One of the article’s authors, Professor Thijs van Rens, is also the director of the Warwick Obesity Network, which develops evidence-based policy and practitioner briefs to support a national obesity strategy.

“The food retail sector is quite competitive,” he continued, “so you would expect food to be sold close to marginal cost if there were no fixed costs.” The fact that they aren’t has an impact on diets.

“When a product’s price rises, people are less likely to buy it. The question is, how much will it increase? We discovered that if the market worked properly, customers would buy 15% more fruits and vegetables than they do now, resulting in a significant increase in public health.

“There is something wrong with the market, which is that the provision of fruits and vegetables has a large fixed cost. As a result, prices are excessively high and consumption is insufficient. Worse, when demand is low, the effect is stronger.

And in areas where people are destitute, demand is low. As a result, this market failure not only makes us all sicker, but it also raises health disparities.”

A product’s shelf price includes fixed costs connected with its production and delivery. Fruit and vegetables have particularly high fixed costs because to their perishability, which necessitates more frequent restocking.

Fresh produce prices rise as a result of this, compared to other, less healthy goods, which are marketed at or near their marginal cost.

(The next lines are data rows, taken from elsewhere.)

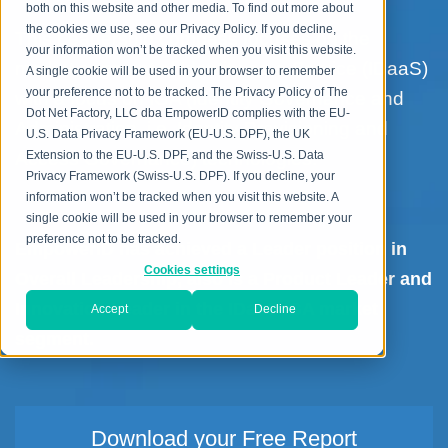
both on this website and other media. To find out more about
the cookies we use, see our Privacy Policy. If you decline,
This Leadership compass focuses on the
your information won’t be tracked when you visit this website.
market segment of Identity-as-a-Service (IDaaS)
A single cookie will be used in your browser to remember
your preference not to be tracked. The Privacy Policy of The
with a focus on IGA (Identity Governance and
Dot Net Factory, LLC dba EmpowerID complies with the EU-
Administration, i.e. Identity Provisioning and
U.S. Data Privacy Framework (EU-U.S. DPF), the UK
Access Governance) technologies.
Extension to the EU-U.S. DPF, and the Swiss-U.S. Data
Privacy Framework (Swiss-U.S. DPF). If you decline, your
information won’t be tracked when you visit this website. A
single cookie will be used in your browser to remember your
preference not to be tracked.
EmpowerID has achieved a Leader position in
Cookies settings
Overall Leadership, also is a Product Leader and
Innovation Leader in the IDaaS IGA market
Accept
Decline
segment.
Download your Free Report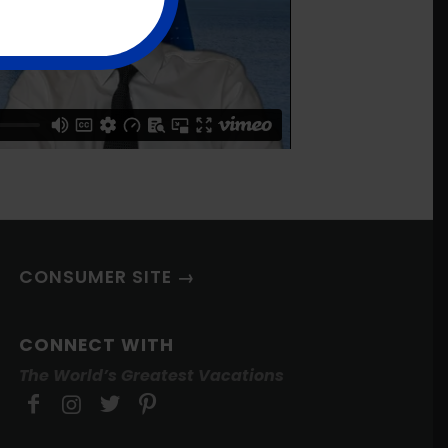
CONSUMER SITE →
CONNECT WITH
The World’s Greatest Vacations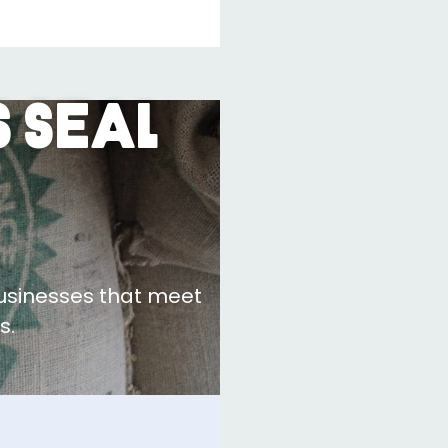
 Seal
businesses that meet
s.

The economists studied the consumption behavior of households with varying incomes, residing in communities with varying average income levels, to see how this affects consumers’ fruit and vegetable purchases.

They used data on food purchases in the United States from the NielsenIQ Homescan dataset, which contains detailed information about quantities and prices of food purchases from about 60,000 households between 2004 and 2014, to determine how much a consumer’s price for fruit and vegetables varies due to their preferences for quantity and quality of fruits and vegetables, and how much is due to fixed costs.

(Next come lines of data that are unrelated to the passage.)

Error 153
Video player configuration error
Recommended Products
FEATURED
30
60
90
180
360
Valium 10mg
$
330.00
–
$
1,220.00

Economists propose for a 25% subsidy on fruits and vegetables to promote consumption and make our diets healthier. According to estimates, UK supermarkets sold £10.4 billion worth of fresh produce in 2017, therefore a subsidy would cost the government £2.5 billion every year.

In 2014/15, the NHS spent £6.1 billion on overweight and obesity-related illness, with a potential expenditure of £9.7 billion by 2050, while the entire cost of obesity to society is projected at £27 billion.

“Taxing and subsidizing to combat obesity has been politically infeasible for some time, but it shouldn’t be any longer,” Professor Van Rens says. Obesity is a major public health issue that will not be solved with a few modifications.

Subsidies and taxes are the main guns we need to pull out. In some ways, a subsidy is the most market-based, least intrusive policy you can imagine. Anything less is just kind counsel, and it won’t get us to where we need to go.

“There is no doubt that subsidizing fruit and vegetable eating would increase consumption. Our research’s key contribution is to demonstrate that the market is already so distorted that this subsidy will benefit every consumer in the economy.”

Science Advances will publish “How Distorted Food Prices Discourage a Healthy Diet.”